Having lured the meek and mild-mannered Larry to his apartment under false pretenses, Neato-Man–wearing underwear over black tights, a cape made from the American flag, and beach shoes–bounds energetically across his living room, trying to persuade Larry to become “Horatio,” his sidekick. Touchingly reminiscent of childhood is the seriousness with which they debate the existence of superheroes. Larry doesn’t believe in Neato-Man, but he’s aghast when Neato-Man asserts that there is no Superman or Aquaman. The tug-of-war between reality and fantasy climaxes in a food fight, with Larry and Neato-Man bombing each other with Butterfingers and Hershey’s Kisses.
There’s an equally natural flow to the scene in which Larry is seduced by one-time tramp Trixie, now “a born-again virgin.” Trixie reasons that by pretending to be the childhood sweetheart of the imaginary Horatio she can be pure again. If Larry will only be Horatio, he’ll get a voluptuous yet virtuous girlfriend. Both Trixie and Neato-Man make a good case for creating truth out of make-believe.

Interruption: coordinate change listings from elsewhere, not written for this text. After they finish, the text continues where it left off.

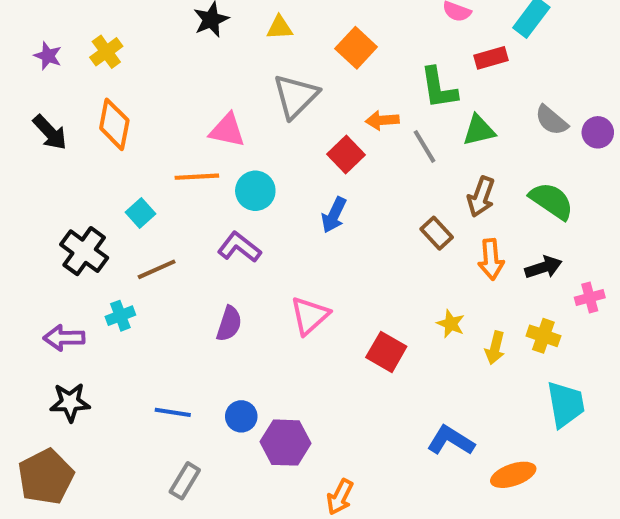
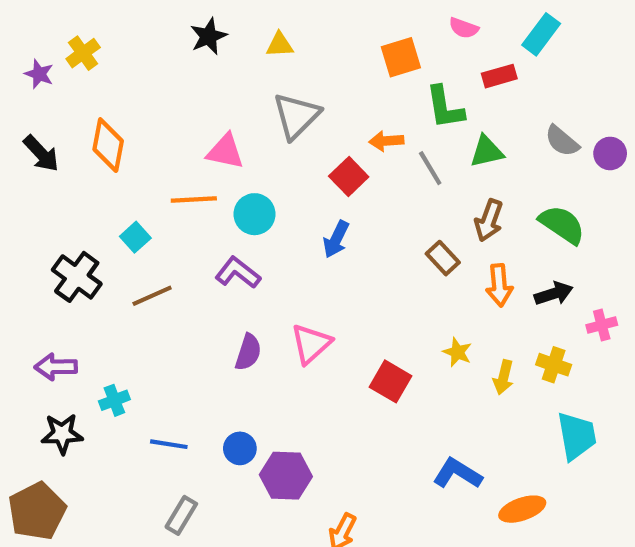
orange square: (356, 48) -> (401, 57), moved, turned 30
yellow cross: (106, 52) -> (83, 53), moved
cyan cross: (120, 316) -> (114, 400), moved
purple semicircle: (229, 324) -> (248, 352), moved

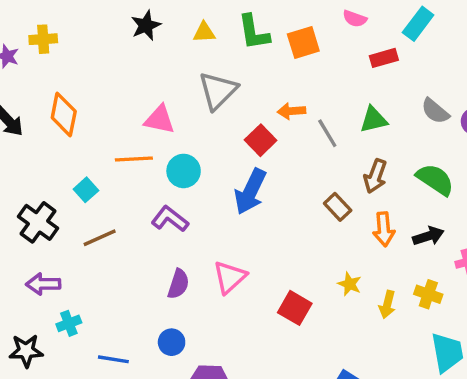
yellow cross: (83, 53) -> (43, 39), turned 32
green L-shape: (445, 107) -> (254, 32), moved
blue arrow: (336, 239) -> (250, 192), size x1.5
purple arrow: (56, 367) -> (43, 284), moved
blue circle: (240, 448) -> (172, 342), moved

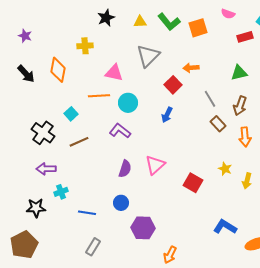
green L-shape: (254, 32) -> (169, 22), turned -30
yellow cross: (43, 39) -> (85, 46), moved
gray line: (327, 133) -> (210, 99), moved
blue arrow: (250, 192) -> (167, 115), size x0.6

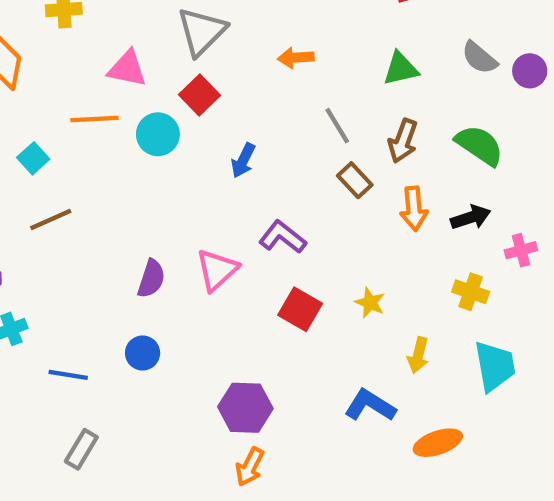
red square: (173, 85) -> (199, 95), moved
purple L-shape: (120, 131) -> (283, 237), moved
yellow star: (225, 169) -> (370, 303), moved
yellow arrow: (247, 181) -> (418, 355), moved
purple hexagon: (143, 228) -> (245, 408), moved

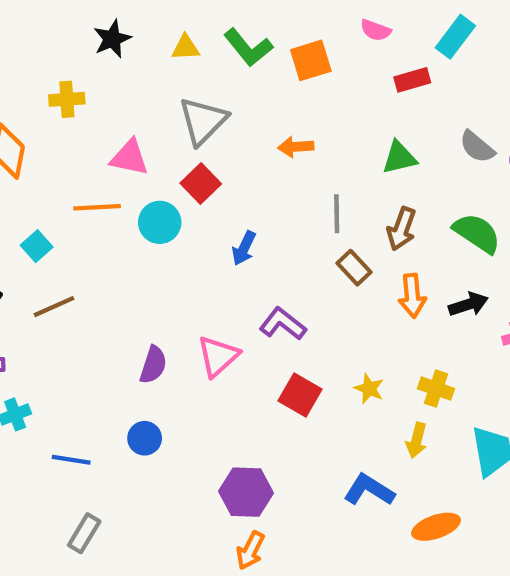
gray line: (337, 126) -> (337, 214), turned 30
yellow cross: (471, 292) -> (436, 389), moved

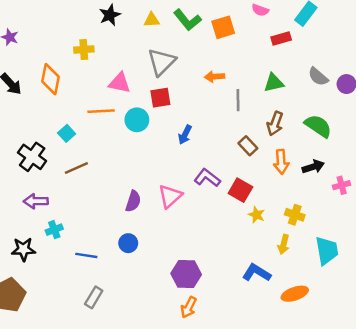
red square: (201, 183) -> (160, 98), turned 35
gray line: (337, 214) -> (238, 100), moved
red square: (300, 395) -> (240, 190), moved

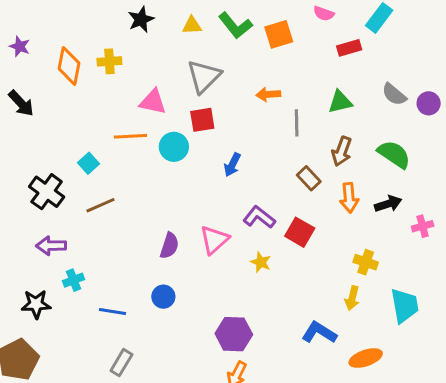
orange diamond: (51, 79) -> (69, 66), moved
yellow star: (256, 215) -> (261, 262), moved

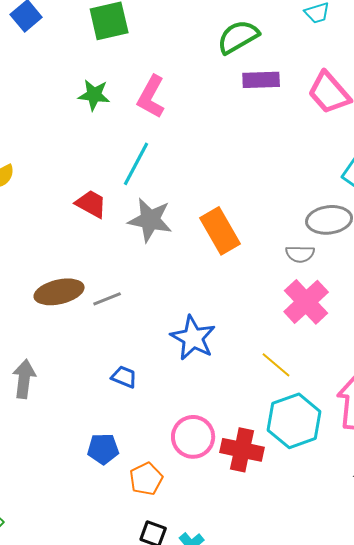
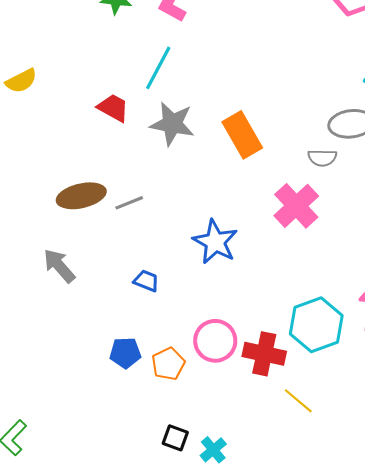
pink cross: (306, 302) -> (296, 206), moved
yellow line: (276, 365) -> (298, 401), moved
gray arrow: (24, 379) -> (59, 266), moved, turned -48
orange pentagon: (146, 479) -> (168, 364), moved

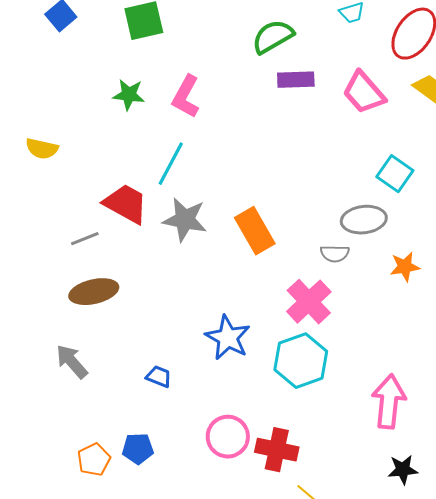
yellow semicircle: (21, 81) -> (42, 149), moved, turned 40
red trapezoid: (113, 108) -> (126, 204), size x1.4
gray line: (129, 203) -> (85, 239), moved
cyan hexagon: (316, 325) -> (301, 361), moved
orange pentagon: (168, 364) -> (94, 460), moved

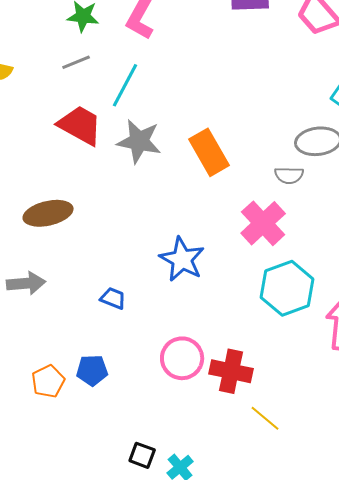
gray line: (85, 239) -> (76, 62), moved
cyan hexagon: (301, 361) -> (287, 288), moved
gray arrow: (72, 362) -> (26, 283), turned 126

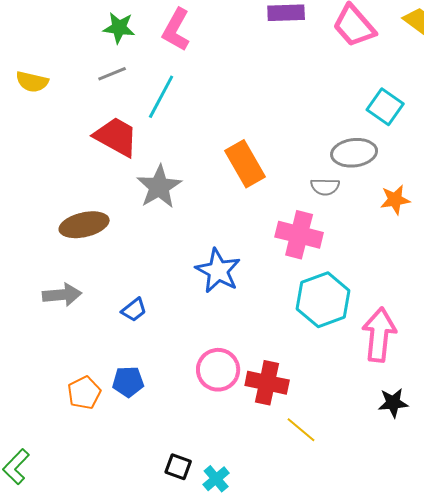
gray star: (139, 141) -> (159, 187), moved, turned 30
pink cross: (263, 223) -> (299, 235), turned -33
blue trapezoid: (113, 298) -> (134, 310), moved, turned 120

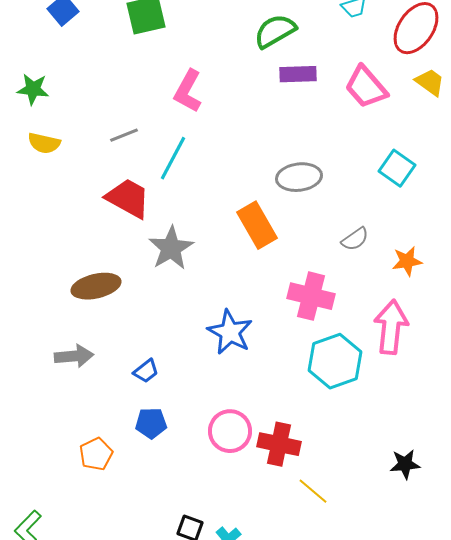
green star: (119, 28) -> (33, 89), moved
gray ellipse: (354, 153) -> (299, 177), moved
gray semicircle: (325, 187) -> (355, 239), moved, turned -36
pink arrow: (379, 335) -> (391, 327), moved
blue pentagon: (128, 382) -> (151, 423), moved

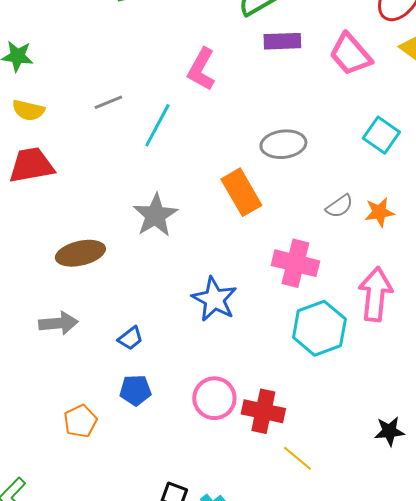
pink L-shape: (188, 91) -> (201, 69), moved
red trapezoid: (128, 198) -> (31, 165), moved, turned -39
orange star: (407, 261) -> (379, 212), moved

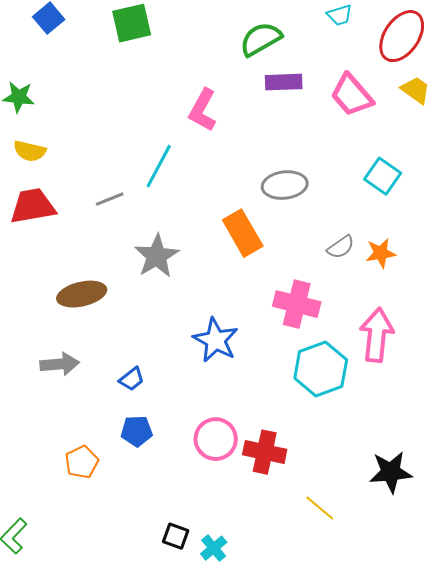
gray line: (108, 102) -> (110, 199), moved
black star: (389, 431) -> (391, 472), size x1.4
yellow line: (297, 458) -> (320, 508), moved

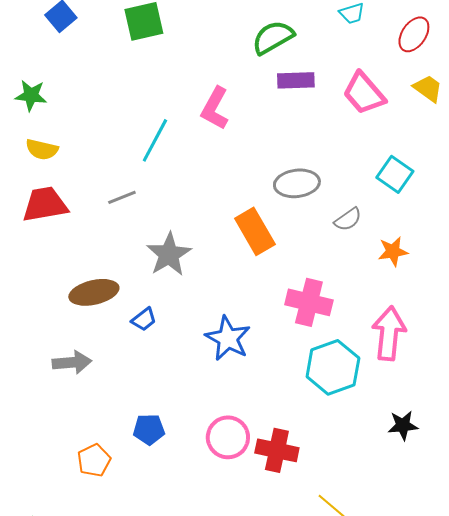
red ellipse: (402, 36) -> (414, 34), size x0.7
cyan line: (159, 166) -> (155, 140), moved
gray semicircle: (341, 247) -> (348, 219), moved
blue trapezoid: (132, 379) -> (144, 319), moved
black star: (391, 472) -> (403, 425), moved, size x0.7

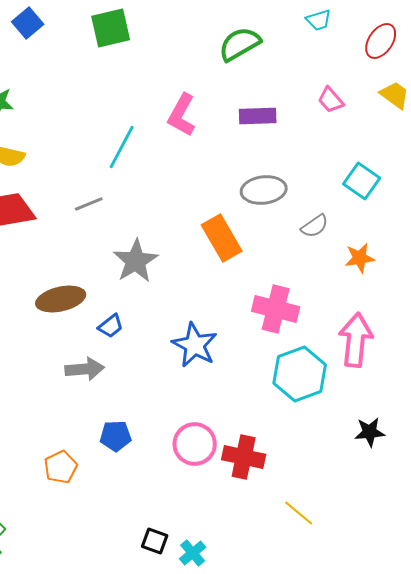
purple rectangle: (296, 80) -> (258, 116), moved
pink trapezoid: (364, 93) -> (331, 100), size x0.6
gray arrow: (72, 362) -> (85, 369), moved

Such fine moments are overridden, however, by dull humor and forced cleverness. A latent attraction between the boyish superhero and his domineering mother would have been enough to suggest the would-be crime fighter’s twisted psyche. But Harris takes it over the top with mother-son sexual games called “the old lady and the intruder” and “feather,” with lots of cawing and screeching sounds from offstage. Portrayed as an uninteresting lech, Mother also sets her cap for Larry, and jokes like “I’ll love you like you were my own son” and “I breast-fed [my son] for the first five years” lack subtlety, just weighing down the script.
It’s cute that Harris’s characters create their own sound track, yelling “Don, da da don!” to emphasize a superhuman feat and humming the theme from Chariots of Fire for the magic moment when Larry and Trixie’s eyes meet. But used too often and too loudly the gag loses its impact and reveals itself to be a weak substitute for well-constructed dialogue.
Under Gregory Werstler’s direction the production swings from loud and frenzied to calm and revealing. Ian Christopher plays Neato-Man with sweaty hyperactivity, and as Mother, Anne-Marie Akin speaks in obnoxious tones and with continually gyrating hips. The more they yell, the more it seems their characters have nothing to say. Fortunately, Jemal Diamond’s Larry holds his ground against their screaming madness with quiet strength–it takes something special to inject such genuineness into what is essentially a stock character. Beth Stephenson plays Trixie somewhere in the middle, knowing how to use shrill tones for a sweet character. Her voice drips sincerity as she professes her love for Larry in a heavy New York accent on their first meeting; then with admirable comedic timing she slips into artificial tones that reveal the shallowness of their “relationship,” saying robotlike, “I love to frolic. Oh, how I love to frolic.”
Complete with a moral about living life to the fullest, this performance really does have the feel of a children’s production. And sometimes that’s charming: the low-budget living-room set looks like it was bought at a thrift store; Trixie, wearing an ultrashort polka-dot dress, looks like a walking cartoon; and the slightly pudgy Diamond, dressed in a spandex suit, inspires giggles. The players even manage to stir up some magic when they turn a plastic toy gun into a superhero laser weapon and an ordinary phone into a hot line to “the commissioner’s office.” With less adolescent humor, and played a little softer, the childlike Adventures of Captain Neato-Man would make a good, light adult comedy.